■ ASSIGNMENT ■
A word-for-word copy of the data, pictures excluded, is what this task asks for.

^^^^^^^^

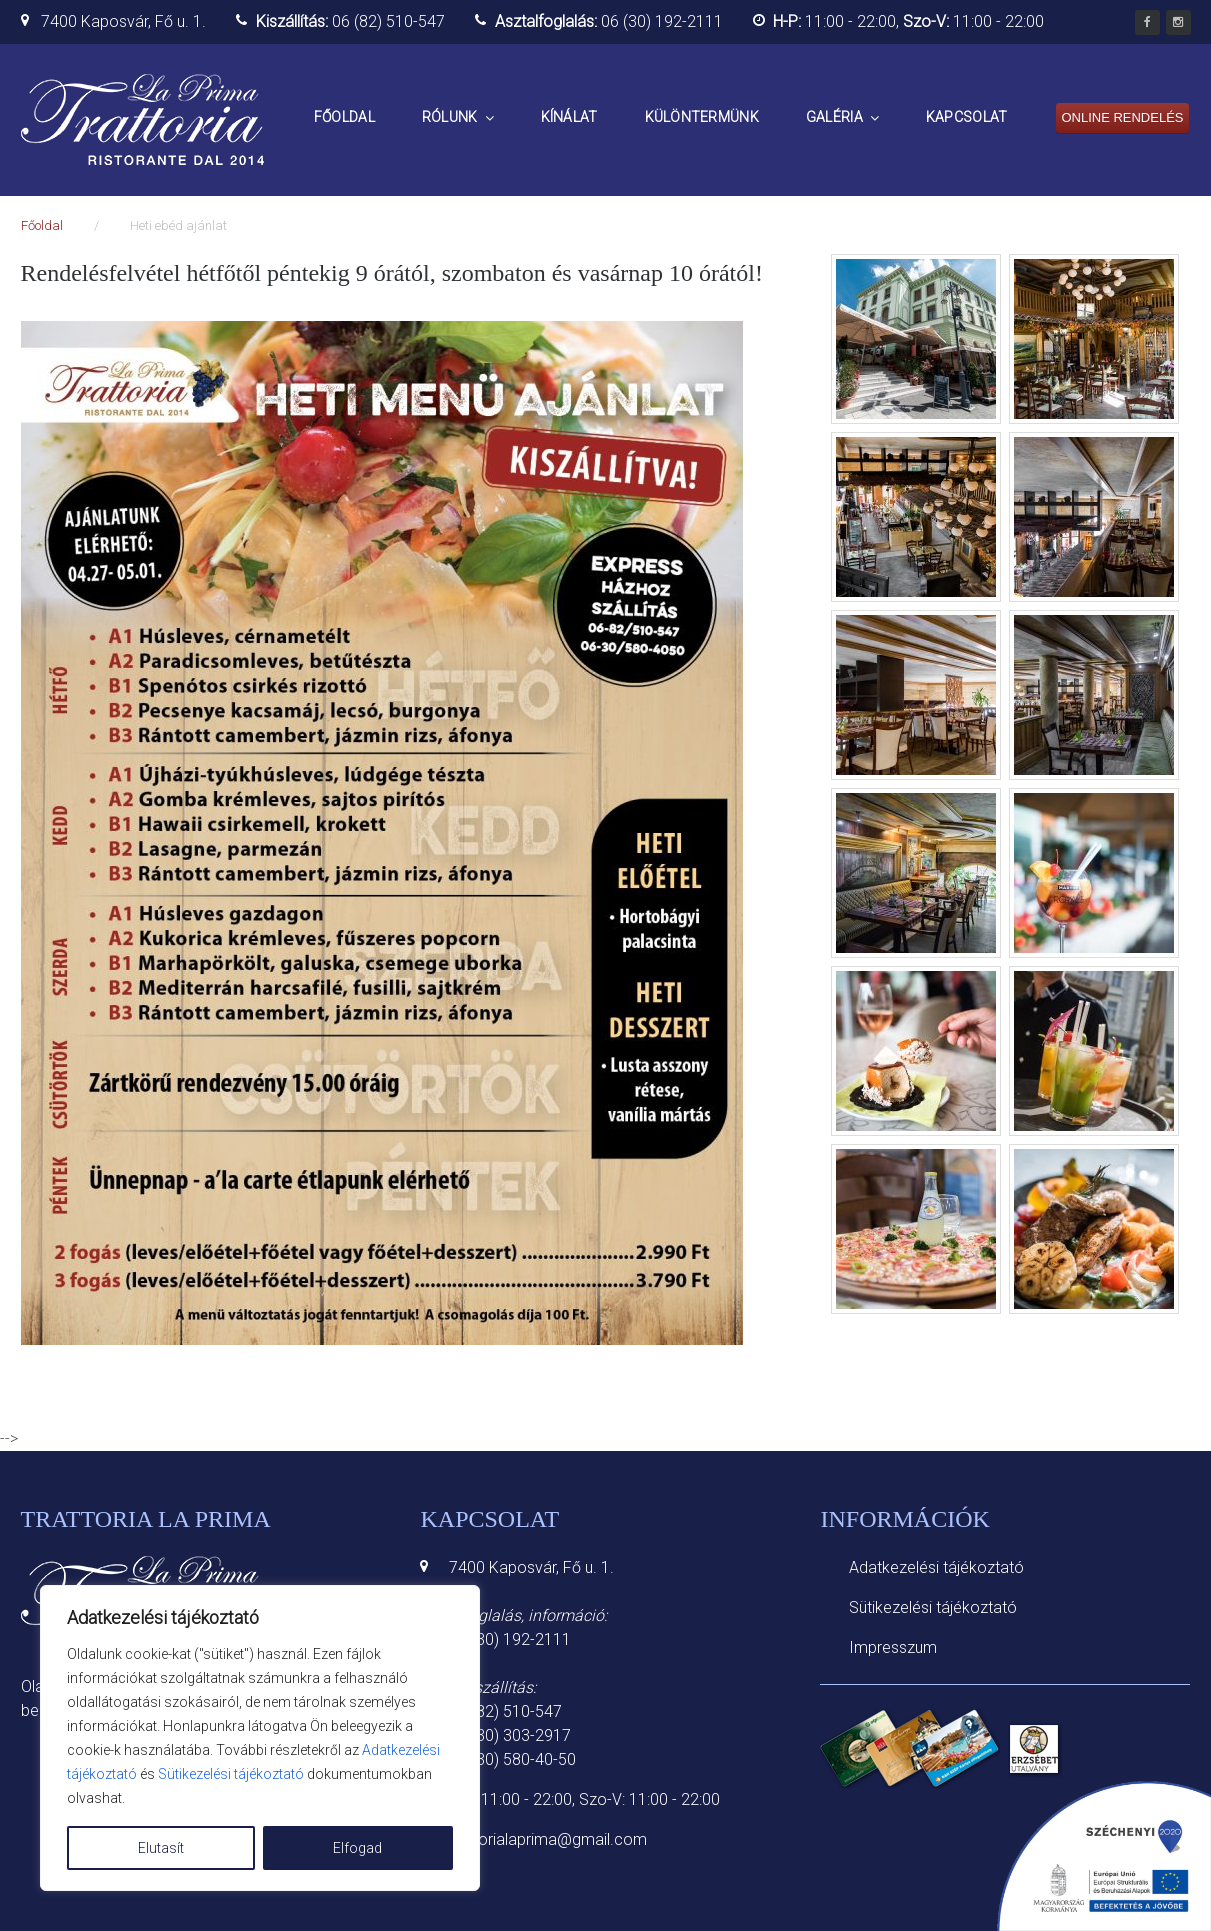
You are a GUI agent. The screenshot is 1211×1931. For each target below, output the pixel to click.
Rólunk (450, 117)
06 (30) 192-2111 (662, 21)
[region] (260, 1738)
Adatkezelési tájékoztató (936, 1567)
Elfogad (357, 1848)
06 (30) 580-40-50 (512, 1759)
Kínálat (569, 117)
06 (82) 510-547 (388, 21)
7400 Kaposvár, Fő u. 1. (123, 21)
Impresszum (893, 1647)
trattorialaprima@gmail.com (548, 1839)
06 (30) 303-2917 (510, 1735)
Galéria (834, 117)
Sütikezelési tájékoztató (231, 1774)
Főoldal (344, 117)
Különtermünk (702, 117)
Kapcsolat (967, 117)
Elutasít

^^^^^^^^

■ ANSWER SECTION ■
You are a GUI agent. The screenshot is 1211×1931. For each target below, output the pixel to click.
Rólunk (450, 117)
06 (30) 192-2111 (662, 21)
[region] (260, 1738)
Adatkezelési tájékoztató (936, 1567)
Elfogad (357, 1848)
06 (30) 580-40-50 (512, 1759)
Kínálat (569, 117)
06 (82) 510-547 (388, 21)
7400 Kaposvár, Fő u. 1. (123, 21)
Impresszum (893, 1647)
trattorialaprima@gmail.com (548, 1839)
06 (30) 303-2917 (510, 1735)
Galéria (834, 117)
Sütikezelési tájékoztató (231, 1774)
Főoldal (344, 117)
Különtermünk (702, 117)
Kapcsolat (967, 117)
Elutasít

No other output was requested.